Diana

With the ability to bring new life into the world, women became closely associated with the power of life and death. This generative and creative power linked women symbolically to the earth—the mother of the natural world. Ancient earth-mother deities arose from these associations, figures of immense power tied to creation.

Figures such as Gaia and Hannahanna remind us that feminine power was once foundational to humanity's understandings of creation, authority, and the natural world.

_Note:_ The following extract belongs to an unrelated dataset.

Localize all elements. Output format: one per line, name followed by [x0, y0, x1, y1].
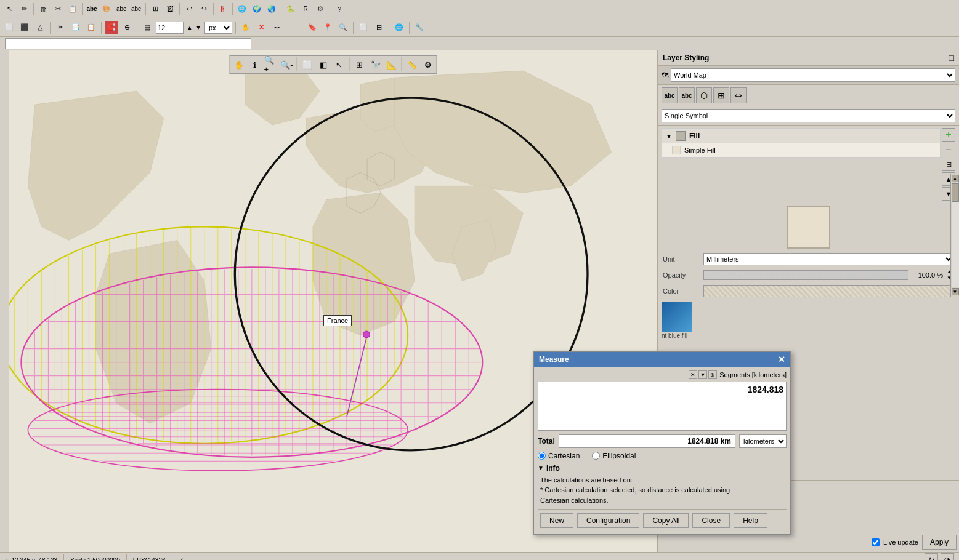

Inspired by the myths detailed below surrounding Artemis—a goddess defined by her demand for independence—Fifty Hounds explores what has been lost in the modern understanding of female power.

ACTAEON

Taboo & Revenge

A glimpse of Diana’s virginal body seals the fate of Actaeon, the hunter. The goddess transforms him into a stag—killed by his own fifty hounds.

“They gathered round him, and fixed their snouts deep in his flesh: tore him to pieces, he whose features only as a stag appeared.”

Ovid, Metamorphoses, Book III, trans. Brookes More (1922)

ORION

Love & Betrayal

Envious of Orion and Diana's bond, Apollo tricks her into shooting a distant figure in the ocean—unknowingly killing Orion. In grief, she casts him into the stars.

“The waves brought his slain body to the shore, and Diana, mourning his death, placed him among the constellations.”